In formula:B is the random number between [0,1].
J) chromosomal variation
Choose j-th of gene a of i-th of individualijEnter row variation, mutation operation method is shown in formula 8.
In formula:amaxFor gene aijThe upper bound;aminFor gene aijLower bound;F (g)=r2(1-g/Gmax)2;r2For one
Random number;G is current iteration number of times;GmaxFor maximum evolution number of times;R is the random number between [0,1].
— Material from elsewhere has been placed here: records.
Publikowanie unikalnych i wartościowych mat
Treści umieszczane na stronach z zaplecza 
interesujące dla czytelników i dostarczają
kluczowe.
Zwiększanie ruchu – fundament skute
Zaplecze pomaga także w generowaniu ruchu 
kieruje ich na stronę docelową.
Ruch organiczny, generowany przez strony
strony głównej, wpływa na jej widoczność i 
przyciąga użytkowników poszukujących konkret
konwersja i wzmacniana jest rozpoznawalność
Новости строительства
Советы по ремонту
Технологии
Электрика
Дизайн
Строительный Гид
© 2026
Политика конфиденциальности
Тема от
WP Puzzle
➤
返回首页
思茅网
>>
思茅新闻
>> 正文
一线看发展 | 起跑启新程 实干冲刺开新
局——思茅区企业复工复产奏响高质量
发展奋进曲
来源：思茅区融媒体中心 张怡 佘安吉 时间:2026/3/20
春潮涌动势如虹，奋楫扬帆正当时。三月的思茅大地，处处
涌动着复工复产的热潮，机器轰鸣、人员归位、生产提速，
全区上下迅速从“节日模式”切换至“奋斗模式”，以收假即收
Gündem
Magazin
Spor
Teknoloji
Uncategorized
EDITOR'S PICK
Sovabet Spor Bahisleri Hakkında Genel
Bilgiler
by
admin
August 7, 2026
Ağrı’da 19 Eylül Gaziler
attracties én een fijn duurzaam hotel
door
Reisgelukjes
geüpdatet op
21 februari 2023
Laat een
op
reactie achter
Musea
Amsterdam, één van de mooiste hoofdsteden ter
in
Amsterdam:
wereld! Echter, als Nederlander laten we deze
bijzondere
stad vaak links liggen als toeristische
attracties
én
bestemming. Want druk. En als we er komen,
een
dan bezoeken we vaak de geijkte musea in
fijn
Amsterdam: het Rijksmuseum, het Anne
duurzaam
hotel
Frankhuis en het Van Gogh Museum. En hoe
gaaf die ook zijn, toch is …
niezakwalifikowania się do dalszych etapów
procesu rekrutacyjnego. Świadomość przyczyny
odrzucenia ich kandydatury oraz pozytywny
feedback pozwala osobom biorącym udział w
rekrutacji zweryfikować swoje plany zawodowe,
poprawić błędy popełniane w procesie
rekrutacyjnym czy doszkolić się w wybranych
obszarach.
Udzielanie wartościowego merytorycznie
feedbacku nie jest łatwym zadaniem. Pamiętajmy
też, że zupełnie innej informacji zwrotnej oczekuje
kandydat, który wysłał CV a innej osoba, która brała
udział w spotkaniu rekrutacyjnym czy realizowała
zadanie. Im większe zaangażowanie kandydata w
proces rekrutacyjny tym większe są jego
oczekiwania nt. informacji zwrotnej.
K) chromosome fitness value is updated
The fitness function value of chromosome of new generation is calculated again, and method is as (g) step.Each neozoic dye
Optimal individual is compared in the fitness value of colour solid and the previous generation, updates optimum individual and its fitness value.Then circulation changes
Generation, until reaching the iterations of setting.
L) assign neutral net by optimal chromosome and carry out neural metwork training
Neutral net finally is assigned using optimal chromosome (weights, threshold value) as the initial weight threshold value of neutral net, and
The result of calculation of the numerical simulation after normalization is regard as output as the parameter of the simulation soil body after input sample and normalization
Sample carries out the training of network, and then the mapping set up between the data result of numerical simulation calculation and numerical simulation Soil Parameters
Relation.
M) neural network model is tested
By step 2.4) in test parameter substitute into the neural network model that step l) sets up and carry out network test, calculate
The error amount of each output variable in each test sample.If training result is unsatisfactory for requiring, genetic algorithm ginseng is adjusted again
Number, re-starts the optimization of network weight threshold value until meeting error requirements.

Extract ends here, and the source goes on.